According to Trevor Owens, Managing Partner of Bitcoin Frontier Fund, “the majority of the acceleration is BRC-20.” More than 1 million more inscriptions were added to the more than 2.5 million already present on the Bitcoin network in less than a week thanks to the BRC-20 token standard, which made it feasible to issue tokens and meme currencies on the network.
BRC-20, also known as Bitcoin Request for Comment number 20, was first released in March and enabled the Ordinals protocol to create fungible tokens, sparking renewed interest in creating NFT-like assets on the Bitcoin network.
But even though JPEGs are overrunning the internet, most inscriptions still use text.
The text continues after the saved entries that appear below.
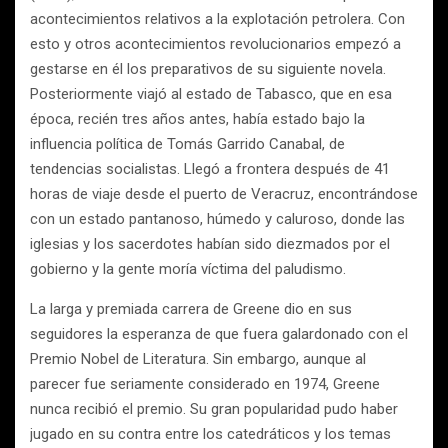
acontecimientos relativos a la explotación petrolera. Con
esto y otros acontecimientos revolucionarios empezó a
gestarse en él los preparativos de su siguiente novela.
Posteriormente viajó al estado de Tabasco, que en esa
época, recién tres años antes, había estado bajo la
influencia política de Tomás Garrido Canabal, de
tendencias socialistas. Llegó a frontera después de 41
horas de viaje desde el puerto de Veracruz, encontrándose
con un estado pantanoso, húmedo y caluroso, donde las
iglesias y los sacerdotes habían sido diezmados por el
gobierno y la gente moría víctima del paludismo.
La larga y premiada carrera de Greene dio en sus
seguidores la esperanza de que fuera galardonado con el
Premio Nobel de Literatura. Sin embargo, aunque al
parecer fue seriamente considerado en 1974, Greene
nunca recibió el premio. Su gran popularidad pudo haber
jugado en su contra entre los catedráticos y los temas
According to Owens, text inscriptions are less expensive since you pay for the amount of data you use. In contrast to JPEGs and other digital media, they are low-cost and high-volume.
According to statistics from Mempool, the current memory consumption on the Bitcoin network is above 650 MB, which is twice the original 300 MB capacity. This shows a stronger demand for computer memory because of the increasing transactions and longer blocks. Although this might make maintaining a node more difficult, supporters of Ordinals claim that it secures and fortifies the network.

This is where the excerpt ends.